A direct warning issued by Iran’s Islamic Revolutionary Guard Corps has put a spotlight on the physical security of American technology assets in the Middle East. According to a statement circulated on Telegram this Wednesday, the security arm identified 18 U.S. Firms with regional operations as potential targets, advising their employees to vacate workplaces immediately. The warning specified that actions could commence as early as 8 p.m. Tehran time, marking a significant escalation in rhetoric targeting the private sector.

The list of named companies reads like a roster of the U.S. Technology and industrial backbone. Among those cited were Nvidia, Apple, Microsoft, Alphabet, Cisco Systems, Intel, and Oracle. The warning also extended to Tesla, Boeing, and JPMorgan Chase, alongside several other unnamed entities. For investors and employees alike, the specificity of the threat introduces a sudden layer of geopolitical risk into sectors that typically hedge against regional instability through diversification.

Iranian officials framed the move as a retaliatory measure following recent U.S. And Israeli strikes on Iranian soil. The statement did not detail the nature of the proposed actions, leaving ambiguity about whether the threat pertains to cyber operations, physical infrastructure, or personnel safety. Although, the instruction for employees to exit their workplaces suggests a concern for physical security rather than digital intrusion alone.

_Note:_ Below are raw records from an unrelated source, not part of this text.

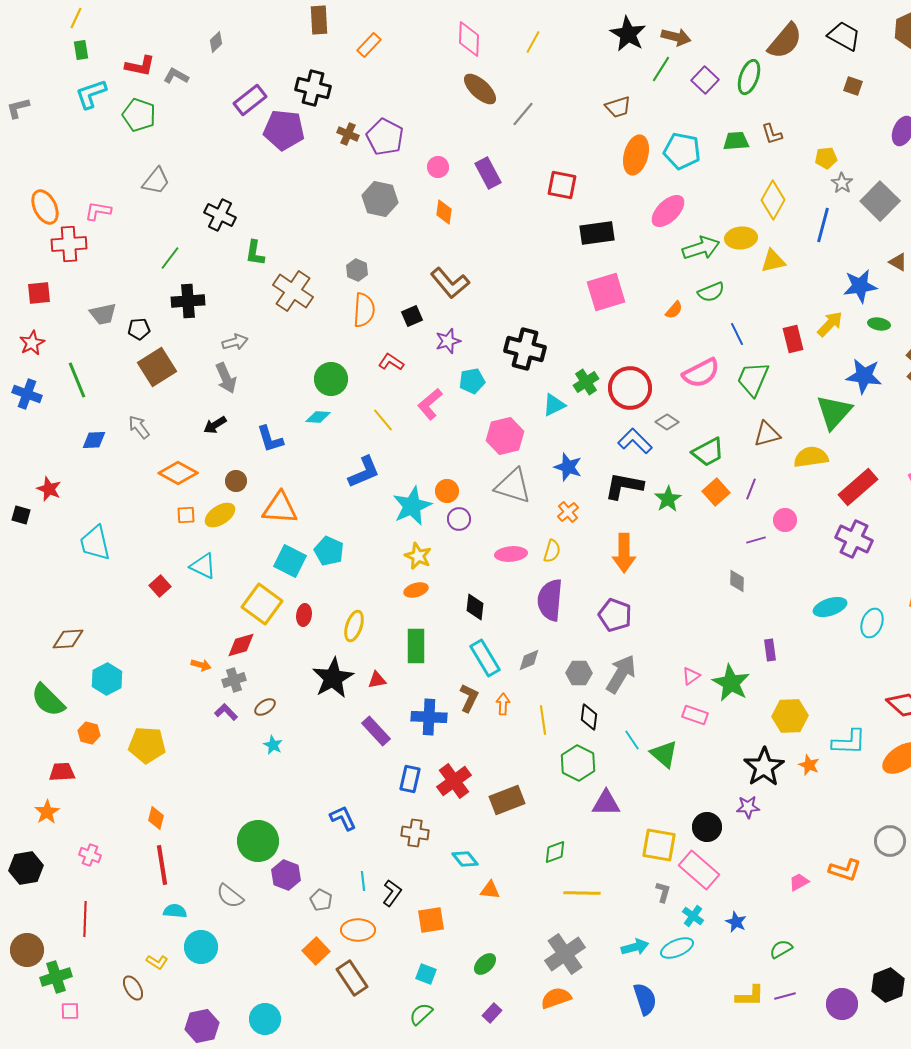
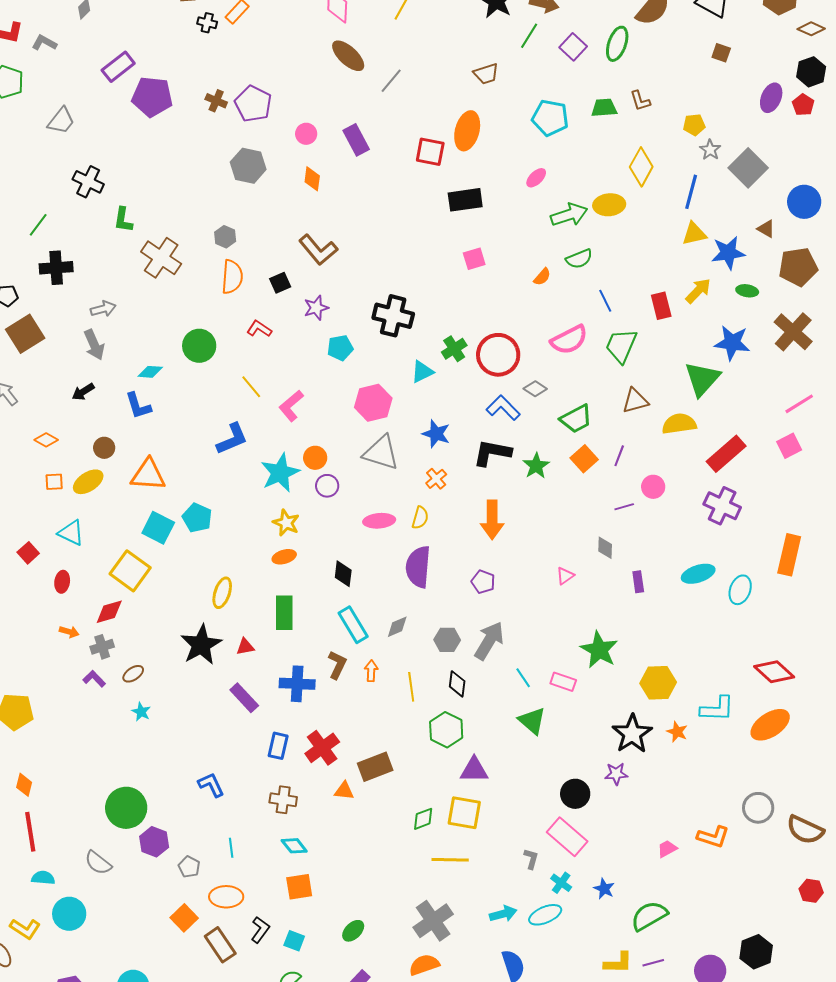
black cross: (313, 88) -> (207, 23), moved, size x0.6
orange ellipse: (636, 155) -> (467, 131), moved
gray trapezoid: (156, 181) -> (61, 121), moved
pink ellipse: (668, 211) -> (536, 178), size x0.6
yellow triangle: (773, 261) -> (694, 234), moved
pink square: (606, 292) -> (474, 259), size x0.6
pink L-shape: (430, 404) -> (291, 406), moved
cyan diamond: (318, 417) -> (150, 372), moved
orange diamond: (178, 473) -> (46, 440), size x0.6
red ellipse: (304, 615) -> (62, 582), moved
purple pentagon: (615, 615) -> (483, 582), size x0.7
purple rectangle: (770, 650) -> (638, 582), moved
pink triangle: (691, 676) -> (565, 576), moved
cyan line: (632, 740) -> (523, 678), moved
yellow square: (659, 845) -> (464, 813), moved
cyan diamond: (465, 859) -> (294, 846), moved
orange triangle: (490, 890) -> (344, 791), moved
black L-shape: (392, 893) -> (260, 930), moved
green semicircle: (781, 949) -> (649, 916), size x1.6
yellow L-shape: (157, 962) -> (25, 929), size x1.4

Context on the IRGC: The Islamic Revolutionary Guard Corps is a branch of the Iranian Armed Forces responsible for maintaining the country’s Islamic republican system. Unlike the regular military, the IRGC often oversees overseas operations and has historically designated U.S. Entities as adversarial targets during periods of heightened diplomatic tension.

Infrastructure at the Center of Tension

The timing of the warning coincides with reported disruptions earlier this month involving Amazon Web Services facilities in the region, which allegedly impacted digital services in the United Arab Emirates. While cloud providers often maintain security details confidential, such incidents underscore the vulnerability of physical data centers in conflict zones. U.S. Technology firms have increasingly expanded their footprint in the Middle East, attracted by lower energy costs and available land necessary for artificial intelligence infrastructure.

This expansion, while economically logical, places valuable hardware and personnel closer to potential flashpoints. The warning serves as a stark reminder that corporate growth strategies in volatile regions must account for security protocols that go beyond standard corporate risk assessments. For the companies named, the immediate challenge involves verifying the credibility of the threat while ensuring the safety of staff without causing unnecessary panic.

What Readers Are Asking

Which companies are confirmed to be affected?

The statement specifically named major technology and industrial firms including Nvidia, Apple, Microsoft, and Boeing. However, none of the companies have publicly confirmed specific threats against their facilities as of this reporting. The list remains based on the IRGC’s Telegram post.

What Readers Are Asking

What prompted this warning?

The IRGC cited recent U.S. And Israeli strikes on Iran as the catalyst for the threat. The statement positions the targeting of these firms as a reciprocal response to military actions taken against Iranian interests earlier in the month.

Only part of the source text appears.